FBIが「フォーティネット製品の脆弱性を利用したハッカーが地方自治体のサーバーを侵害した」と発表
コンピューターネットワークをウイルスやハッキングなどの脅威から効率的かつ包括的に保護するための統合脅威管理製品を開発・提供するフォーティネットの仮想アプライアンスがハッキングされ、アメリカの地方自治体が運用するウェブサーバーが侵害されたと連邦捜査局(FBI)が発表しました。
Alert Number MI-000148-MW
(PDFファイル)https://www.ic3.gov/Media/News/2021/210527.pdf
FBI says an APT breached a US municipal government via an unpatched Fortinet VPN | The Record by Recorded Future
https://therecord.media/fbi-says-an-apt-breached-a-us-municipal-government-via-an-unpatched-fortinet-vpn/
FBI: APT hackers breached US local govt by exploiting Fortinet bugs
https://www.bleepingcomputer.com/news/security/fbi-apt-hackers-breached-us-local-govt-by-exploiting-fortinet-bugs/
現地時間の2021年5月27日、フォーティネットの仮想アプライアンスに存在する脆弱性を利用したAPT攻撃の存在をFBIが警告しました。
FBIによると、ハッカーはフォーティネットの仮想アプライアンスへの攻撃を通じてアメリカの地方自治体のドメインをホストするウェブサーバーにアクセスしているとのこと。なお、APT攻撃を仕掛けてきたハッカーは「elie」という名前のアカウントを作成することで、ネットワーク上で悪意のある攻撃を可能にしたとFBIは記しています。
今回のAPT攻撃を仕掛けたハッカーは、FBIが2021年4月に警告した「フォーティネットの提供する製品に存在する脆弱性」を悪用して攻撃を仕掛けています。FBIと国土安全保障省傘下のサイバーセキュリティ・インフラストラクチャセキュリティ庁(CISA)の調査によると、今回の攻撃に利用された脆弱性は以下の3つです。
・CVE-2018-13379
・CVE-2020-12812
・CVE-2019-5591
APT攻撃が成功すると、ハッカーは被害者の運用する内部ネットワークにアクセス可能になるとのこと。そのため、「地方自治体のドメインをホストするウェブサーバーを経由して、データ漏えいやデータ暗号化、その他の悪意のある攻撃を行うことが可能になる」とFBIは説明しています。

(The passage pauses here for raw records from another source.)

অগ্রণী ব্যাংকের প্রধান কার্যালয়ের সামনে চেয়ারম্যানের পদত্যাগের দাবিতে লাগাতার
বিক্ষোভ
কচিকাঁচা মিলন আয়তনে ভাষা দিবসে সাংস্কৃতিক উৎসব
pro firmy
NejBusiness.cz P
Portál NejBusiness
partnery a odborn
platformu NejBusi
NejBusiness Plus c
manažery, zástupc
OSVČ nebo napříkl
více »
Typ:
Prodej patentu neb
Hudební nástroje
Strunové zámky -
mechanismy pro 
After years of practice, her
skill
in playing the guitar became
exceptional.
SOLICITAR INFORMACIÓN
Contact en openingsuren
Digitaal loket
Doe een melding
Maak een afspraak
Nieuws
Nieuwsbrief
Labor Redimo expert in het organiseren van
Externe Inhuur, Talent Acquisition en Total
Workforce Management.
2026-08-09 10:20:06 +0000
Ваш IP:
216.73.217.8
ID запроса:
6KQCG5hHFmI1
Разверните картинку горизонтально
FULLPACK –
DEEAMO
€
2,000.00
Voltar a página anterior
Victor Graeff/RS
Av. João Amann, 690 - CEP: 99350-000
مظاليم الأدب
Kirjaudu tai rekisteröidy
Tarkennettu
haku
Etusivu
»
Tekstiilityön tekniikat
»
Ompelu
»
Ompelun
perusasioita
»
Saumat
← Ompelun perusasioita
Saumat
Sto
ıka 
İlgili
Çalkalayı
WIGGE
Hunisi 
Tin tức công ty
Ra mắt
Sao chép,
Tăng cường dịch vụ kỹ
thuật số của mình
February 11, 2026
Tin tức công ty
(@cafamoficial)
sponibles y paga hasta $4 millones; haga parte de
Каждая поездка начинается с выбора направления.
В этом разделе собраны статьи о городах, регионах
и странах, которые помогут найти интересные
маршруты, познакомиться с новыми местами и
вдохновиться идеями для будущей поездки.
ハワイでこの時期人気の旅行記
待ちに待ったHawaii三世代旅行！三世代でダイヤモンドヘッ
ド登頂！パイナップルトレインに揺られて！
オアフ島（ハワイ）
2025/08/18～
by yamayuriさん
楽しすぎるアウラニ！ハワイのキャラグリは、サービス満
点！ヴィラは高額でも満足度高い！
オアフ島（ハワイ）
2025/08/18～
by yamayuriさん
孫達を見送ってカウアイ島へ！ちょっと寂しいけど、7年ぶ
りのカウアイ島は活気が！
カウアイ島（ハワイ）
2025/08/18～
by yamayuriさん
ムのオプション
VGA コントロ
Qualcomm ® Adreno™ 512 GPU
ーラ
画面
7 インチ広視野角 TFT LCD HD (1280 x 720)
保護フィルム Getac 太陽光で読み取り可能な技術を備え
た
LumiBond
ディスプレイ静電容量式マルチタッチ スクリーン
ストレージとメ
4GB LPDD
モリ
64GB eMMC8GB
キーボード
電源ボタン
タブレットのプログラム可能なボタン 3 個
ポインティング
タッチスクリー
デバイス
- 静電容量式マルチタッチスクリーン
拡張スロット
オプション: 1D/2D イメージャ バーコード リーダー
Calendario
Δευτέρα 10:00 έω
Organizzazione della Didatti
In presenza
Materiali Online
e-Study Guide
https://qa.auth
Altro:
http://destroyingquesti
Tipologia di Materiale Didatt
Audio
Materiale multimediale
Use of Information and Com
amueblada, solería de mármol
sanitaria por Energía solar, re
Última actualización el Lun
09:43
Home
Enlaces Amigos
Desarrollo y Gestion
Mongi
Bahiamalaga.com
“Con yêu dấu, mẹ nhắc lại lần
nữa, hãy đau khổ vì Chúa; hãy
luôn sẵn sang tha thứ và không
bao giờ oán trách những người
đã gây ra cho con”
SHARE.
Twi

また、ハッカーは複数の分野にわたる広範な組織に対して積極的に攻撃を仕掛けているため、「特定の分野に対して攻撃を仕掛けることを目的としているわけではなく、脆弱性を利用することを目的としている」とFBIは記しました。
なお、FBIは2021年4月に脆弱性の存在を発表した時点で、フォーティネットの製品を使用している政府機関に向けてパッチを適用するように警告していました。しかし、警告もむなしく今回のAPT攻撃が仕掛けられてしまったということになります。
地方自治体のウェブサーバーを標的に攻撃を仕掛けているハッカーは、パッチが適用されていないフォーティネットのサーバーを対象に、長年にわたって攻撃を繰り返してきたとみられており、過去には選挙支援システムへの攻撃なども行っているそうです。